Unique immunological mechanisms in bats

In recent years, the apparent link between bats and highly pathogenic zoonotic diseases has fuelled speculations that there may be something special about the immunological responses of bats that make them particularly well adapted to asymptomatically carry viruses that cause severe disease in humans [8]. Although this is a relatively new field of research, mounting evidence suggests that the mechanisms by which bats limit disease are indeed unique [9, 14, 15].

The innate immune response is the body’s first line of defence against infectious diseases. For intracellular pathogens such as viruses, specialised receptors in the infected cell sense the presence of foreign material (e.g. a viral particle) and initiate signalling cascades that induce a proinflammatory state, which leads to the activation of immune cells to clear the infection.

Interferons (IFNs) are central to the innate antiviral response because they mediate the production of several proteins that inhibit viral replication [15]. In humans, the baseline production of IFN in the absence of an infection is low; however, in bats baseline IFN levels are comparatively high and their cells are seemingly permanently primed for an immediate response to viral infection [9, 15].

Delayed immune responses in humans

Several viruses, including SARS-CoV and MERS-CoV, produce proteins that target and inhibit mediators of the IFN response [4, 9]. Viruses that have co-evolved with their bat hosts may be under strong selective pressure to adapt to and survive in an environment in which they face high IFN activity from the outset of infection.

In the case of a spillover event, in which a virus has been transmitted from bats to humans, the pathogenic potential of the virus may increase because the initial IFN levels it encounters in this new environment are much lower than in the bat.
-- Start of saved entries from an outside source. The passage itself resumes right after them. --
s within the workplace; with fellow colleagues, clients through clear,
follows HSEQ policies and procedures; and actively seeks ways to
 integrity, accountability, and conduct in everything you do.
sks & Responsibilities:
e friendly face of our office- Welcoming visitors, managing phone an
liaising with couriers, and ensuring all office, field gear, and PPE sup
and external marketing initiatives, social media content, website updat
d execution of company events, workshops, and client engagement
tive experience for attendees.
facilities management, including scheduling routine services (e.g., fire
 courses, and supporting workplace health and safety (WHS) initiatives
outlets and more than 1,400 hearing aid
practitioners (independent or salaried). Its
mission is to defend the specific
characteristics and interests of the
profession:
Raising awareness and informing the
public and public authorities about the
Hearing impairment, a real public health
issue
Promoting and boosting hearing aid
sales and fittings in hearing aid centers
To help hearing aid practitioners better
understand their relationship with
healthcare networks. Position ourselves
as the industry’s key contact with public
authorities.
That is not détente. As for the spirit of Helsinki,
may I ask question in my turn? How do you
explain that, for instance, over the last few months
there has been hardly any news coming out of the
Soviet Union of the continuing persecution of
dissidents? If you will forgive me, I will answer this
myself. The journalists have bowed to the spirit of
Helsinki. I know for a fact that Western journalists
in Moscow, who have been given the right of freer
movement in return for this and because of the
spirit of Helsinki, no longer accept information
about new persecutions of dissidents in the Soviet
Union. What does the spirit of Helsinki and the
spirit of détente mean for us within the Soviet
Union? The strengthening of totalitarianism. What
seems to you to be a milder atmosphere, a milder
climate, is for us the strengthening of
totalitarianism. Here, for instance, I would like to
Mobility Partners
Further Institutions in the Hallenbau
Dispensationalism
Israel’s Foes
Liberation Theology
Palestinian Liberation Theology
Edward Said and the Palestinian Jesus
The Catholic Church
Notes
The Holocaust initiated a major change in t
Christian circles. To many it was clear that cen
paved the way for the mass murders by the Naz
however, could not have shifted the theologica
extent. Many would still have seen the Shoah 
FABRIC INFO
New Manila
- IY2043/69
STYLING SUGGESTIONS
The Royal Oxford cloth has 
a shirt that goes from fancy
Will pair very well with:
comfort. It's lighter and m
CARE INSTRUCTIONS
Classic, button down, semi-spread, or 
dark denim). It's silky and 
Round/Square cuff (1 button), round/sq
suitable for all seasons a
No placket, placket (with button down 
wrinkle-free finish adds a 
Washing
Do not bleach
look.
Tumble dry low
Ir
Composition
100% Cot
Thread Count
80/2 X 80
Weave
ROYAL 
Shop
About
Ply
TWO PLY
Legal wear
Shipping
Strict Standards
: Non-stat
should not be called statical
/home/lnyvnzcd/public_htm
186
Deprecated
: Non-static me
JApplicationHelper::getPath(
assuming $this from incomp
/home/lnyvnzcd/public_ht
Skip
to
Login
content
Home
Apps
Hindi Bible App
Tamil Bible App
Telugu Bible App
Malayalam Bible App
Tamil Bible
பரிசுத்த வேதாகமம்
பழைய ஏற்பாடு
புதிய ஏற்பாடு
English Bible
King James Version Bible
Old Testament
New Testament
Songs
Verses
In humans, targeted inhibition of IFN by these viral proteins may results in a failure of the IFN system to launch a timely and effective antiviral response, resulting in high levels of viral replication. In turn, this may result in extensive immunopathogenesis (disease as a consequence of the overactivity of the immune system rather than the direct effect of a pathogen) as the delayed immune response tries to catch up with the high viral load [9]. This hypothesis fits with the knowledge that many severe zoonotic viral diseases are characterised by extensive immunopathogenesis as a driving force behind disease severity and mortality [15, 16]. In fact, severe and fatal cases of COVID-19 have also been associated with excessive immune activation or ‘hyperinflammation’ [17].

Close contact between animals and humans

Transmission of zoonotic pathogens to humans is an accidental, random and relatively rare event brought about by a range of circumstances that are dependent on a combination of human and host behaviours, along with the ability of a pathogen to make the leap between species [18]. However, factors such as climate change, destruction of natural habitats and the wild animal trade increase the risk of spillover events occurring, as wild animals are forced into closer contact with humans [4, 18]. When looking for methods that limit the impact of emerging zoonosis we should, in addition to reassessing medical strategies and resources, also consider how we as a global population interact with the environment around us.